11 In the same way, their wives are to be women worthy of respect, not malicious talkers but temperate and trustworthy in everything. (NIV)

11 Likewise, their wives must be reverent, not slanderers, temperate, faithful in all things.  (NKJV)

11 In the same way, their wives must be respected and must not speak evil of others. They must exercise self-control and be faithful in everything they do. (NLT)

11 In the same way, women must be respected by others. They must not speak evil of others. They must be self-controlled and trustworthy in everything. (NCV)

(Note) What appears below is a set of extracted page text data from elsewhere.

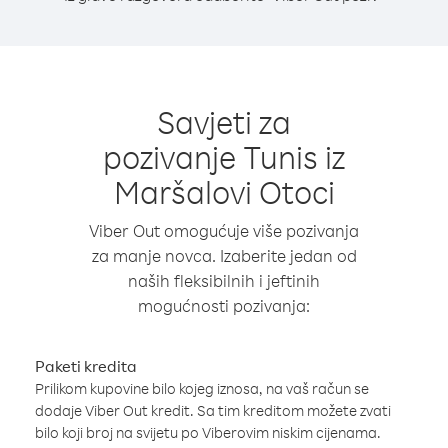
Savjeti za
pozivanje Tunis iz
Maršalovi Otoci
Viber Out omogućuje više pozivanja
za manje novca. Izaberite jedan od
naših fleksibilnih i jeftinih
mogućnosti pozivanja:
Paketi kredita
Prilikom kupovine bilo kojeg iznosa, na vaš račun se
dodaje Viber Out kredit. Sa tim kreditom možete zvati
bilo koji broj na svijetu po Viberovim niskim cijenama.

Many of these translations include a footnote indicating that the Greek word “guna” can mean either woman or wife depending on the context.  I can’t get the Greek text in here so it is legible, so forgive me.  Here are the problems:

  • There is no subject for this sentence.  It is assumed (as in verse 8).
  • There is no verb for this sentence.  It, too, is assumed (as in verse 8).
  • The word for women/wives is in the accusative, indicating that it is the direct object.  It is first in the sentence to put stress, or emphasis, on it.  Though “in the same way” something very different is being said than in verse 8.  It has to do with women.  Deacon/servant in verse 8 is also in the accusative.
  • There is no possessive pronoun, which would clearly indicate that it means “wives” rather than “women.”  Most translations add this (“their”) to the text.
  • The rest of the sentence is largely made up of adjectives modifying women/wives.

So, the sentence reads like this:  “In the same way [or likewise] (assumed subject & verb) honorable women/wives, not slanderers, temperate, faithful in all (things).”